Opini: Soto dari Peru

Diperbarui: 17 Juni 2015   11:07

Kompasiana adalah platform blog. Konten ini menjadi tanggung jawab bloger dan tidak mewakili pandangan redaksi Kompas.

Sosbud. Sumber ilustrasi: KOMPAS.com/Pesona Indonesia

Sudah cukup lama para petinggi negara dipusingkan cara mengkudeta kemiskinan. Mungkin kita perlu pembanding dari para pemikir Peru, yang selain Mario Vargas Llosa yang 2010 lalu menyabet Nobel Sastra—pengarang sosialis yang perlahan-lahan menjadi liberal itu—ada seorang pemikir ekonomi bernama Hernando de Soto. Dalam bukunya tentang misteri pasar, ia menawarkan solusi yang menyegarkan walau oleh sebagian aktivis dianggap menyesatkan.
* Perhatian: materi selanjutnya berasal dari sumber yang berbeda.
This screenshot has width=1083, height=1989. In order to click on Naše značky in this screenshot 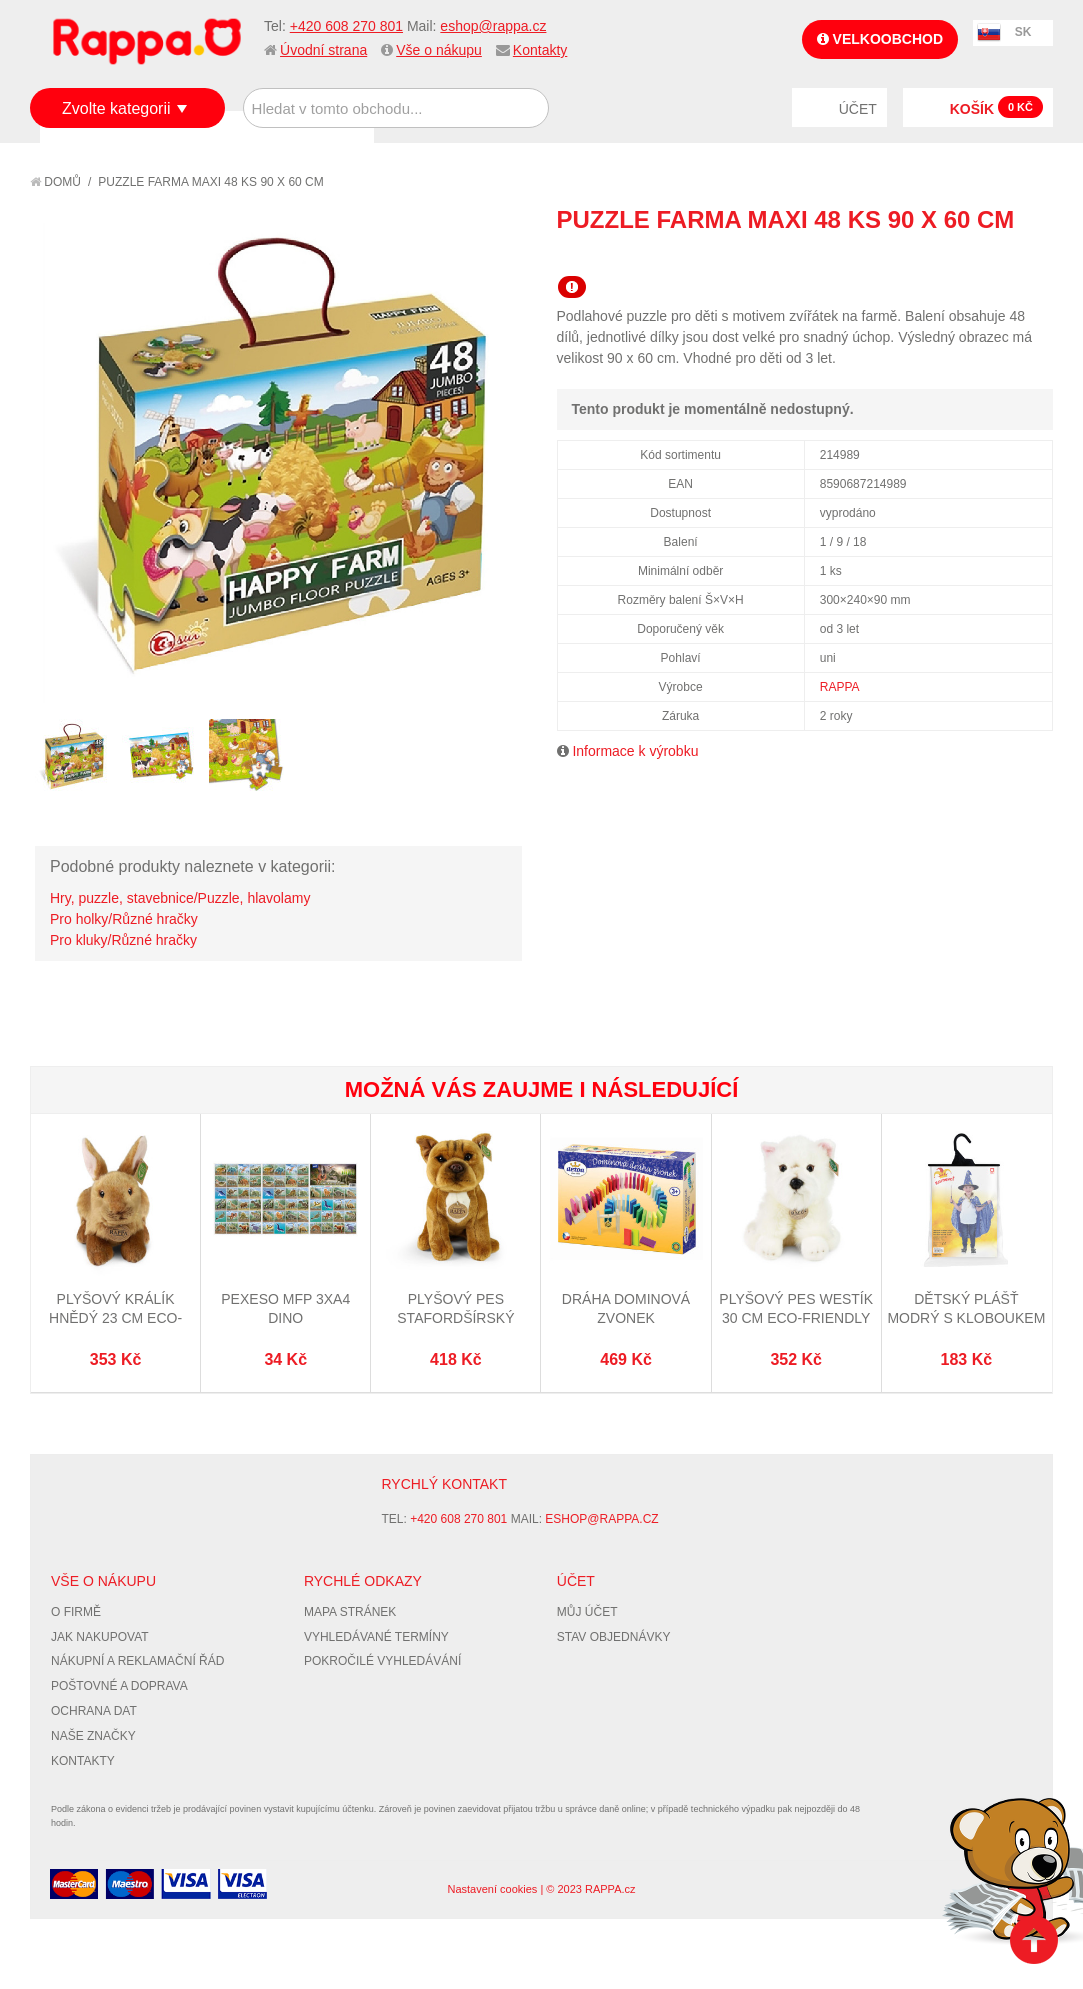, I will do `click(93, 1736)`.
Transisi dari sosialisme ke demokrasi di Peru membuat de Soto berpikir keras bagaimana merobohkan tangga kemiskinan yang kian menjulang. Lalu ia merumuskan sebah tesis sederhana: untuk mengatasi kemiskinan, yang penting diperhatikan adalah apa aset warga, bagaimana aksesnya. Kalau aset warga dianggap ilegal, harus dilegalkan dengan cara memberikan sertifikat tanah yang mereka miliki. Hasil penelitiannya di banyak negara eks-sosialis menunjukkan bahwa ketika aset rakyat sudah legal dan rakyat telah memiliki sertifikat yang bisa diagunkan di bank, maka rakyat telah memiliki modal.
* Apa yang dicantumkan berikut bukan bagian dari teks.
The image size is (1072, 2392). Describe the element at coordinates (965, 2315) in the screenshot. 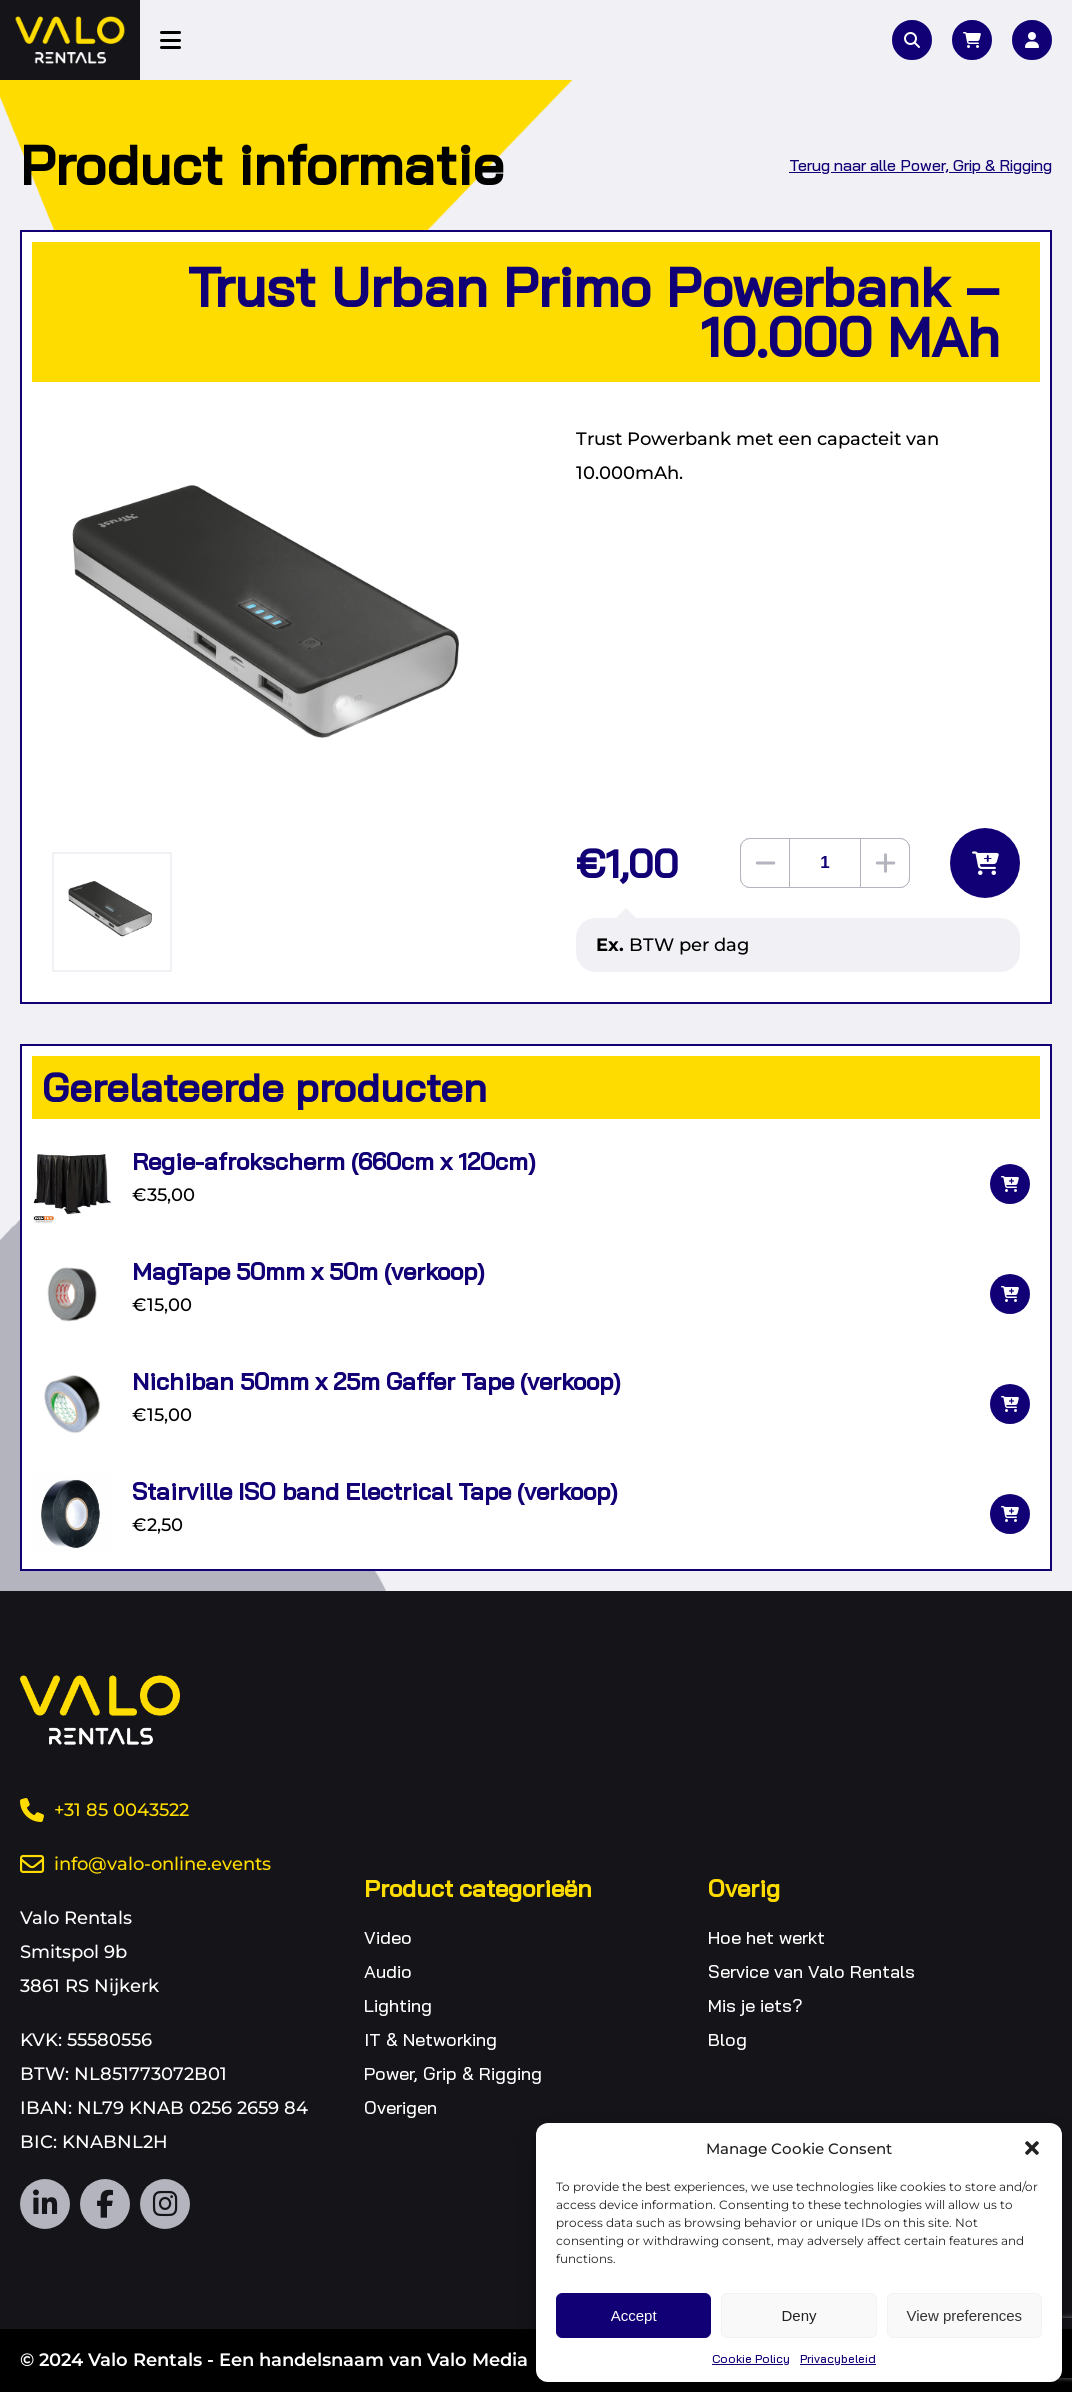

I see `View preferences` at that location.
Selama ini bagaimana mau mengatasi kemiskinan sedangkan si miskin tak punya modal. Mau bisnis kecil-kecilan tetap saja butuh modal. Mau ini itu sulit karena tak punya uang. Usulan de Soto bukan lagi perkara antara umpan dan kail, Memang untuk mengatasi kemiskinan tak bisa dengan memberi umpan, tapi belum tentu juga bisa menjamin dengan memberikan kailnya sekaligus. Di negara-negara maju, kata de Soto, 70 persen pengusaha meraih modal pertamanya dengan memanfaatkan rumah dan tanahnya sebagai agunan untuk meminjam ke bank. Langkah ini juga diyakininya bisa membuat para “lintah darat” yang menawarkan kredit dengan bunga tinggi bisa dihindari rakyat miskin.

Kemiskinan di dunia terjadi dan semakin lama semakin sulit diatasi, menurutnya, bukan karena ekses globalisasi dan kapitalisme, namun karena banyak pemerintah menutup akses rakyat miskin untuk menerapkan kapitalisme. Hernando de Soto mengusulkan untuk mengatasi kemiskinan maka perlu membuat aturan hukum agar rakyat miskin bisa mengakses modal.

Tapi yang tak disadari oleh Hernandao de Soto adalah: sebagian besar orang miskin dan ekstralegal itu pendidikannya rendah dan jika mereka menjadikan tanah dan rumahnya sebagai agunan untuk modal, apa jaminannya bahwa mereka tidak akan lebih sengsara karena tanah dan rumah mereka disita bank? Bahkan orang berpendidikan yang baik pun, sudah memiliki pengalaman bisnis yang baik pula, seringkali berurusan dengan bank akibat tak bisa mencicil. Atau kalau sudah punya sertifikat, bisa jadi tanah dan rumah mereka di jual karena harganya lumayan, tapi kemudian memilih rumah kontrakan.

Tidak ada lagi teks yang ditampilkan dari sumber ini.